INSTRUCTIONS TO FOLLOW
The records appear below. Set down exactly each line from the one that contains "耗电： 不大于200mA (E、L端短路时)" through the last, both included.

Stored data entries
BEGIN

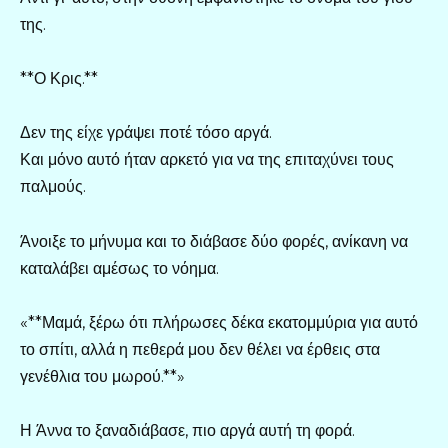
της.
**Ο Κρις.**
Δεν της είχε γράψει ποτέ τόσο αργά.
Και μόνο αυτό ήταν αρκετό για να της επιταχύνει τους
παλμούς.
Άνοιξε το μήνυμα και το διάβασε δύο φορές, ανίκανη να
καταλάβει αμέσως το νόημα.
«**Μαμά, ξέρω ότι πλήρωσες δέκα εκατομμύρια για αυτό
το σπίτι, αλλά η πεθερά μου δεν θέλει να έρθεις στα
γενέθλια του μωρού.**»
Η Άννα το ξαναδιάβασε, πιο αργά αυτή τη φορά.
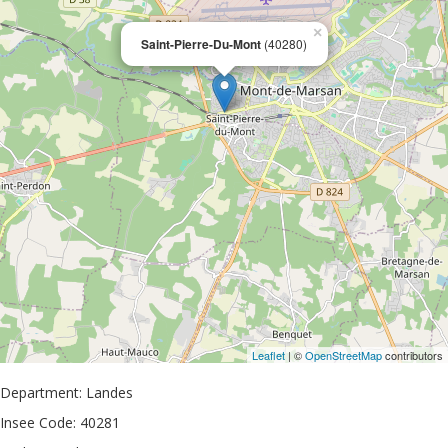
×
Saint-Pierre-Du-Mont
(40280)
Leaflet
| ©
OpenStreetMap
contributors
Department: Landes
Insee Code: 40281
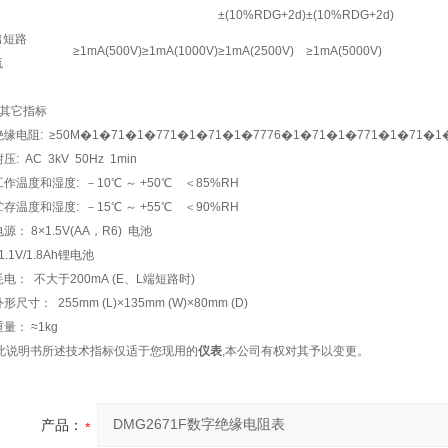
±(10%RDG+2d)
±(10%RDG+2d)
出短路
≥1mA(500V)
≥1mA(1000V)
≥1mA(2500V)
≥1mA(5000V)
流
2 其它指标
绝缘电阻: ≥50M�1�71�1�771�1�71�1�7776�1�71�1�771�1�71�1�77
耐压: AC 3kV 50Hz 1min
工作温度和湿度: －10℃ ～ +50℃ ＜85%RH
贮存温度和湿度: －15℃ ～ +55℃ ＜90%RH
电源： 8×1.5V(AA，R6) 电池
1.1V/1.8Ah锂电池
耗电： 不大于200mA (E、L端短路时)
外形尺寸： 255mm (L)×135mm (W)×80mm (D)
重量： ≈1kg
:此说明书所述技术指标仅适于您现用的
仪表
,本公司有权对其予以变更。
产品：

END

EXERCISE OUTPUT
耗电： 不大于200mA (E、L端短路时)
外形尺寸： 255mm (L)×135mm (W)×80mm (D)
重量： ≈1kg
:此说明书所述技术指标仅适于您现用的
仪表
,本公司有权对其予以变更。
产品：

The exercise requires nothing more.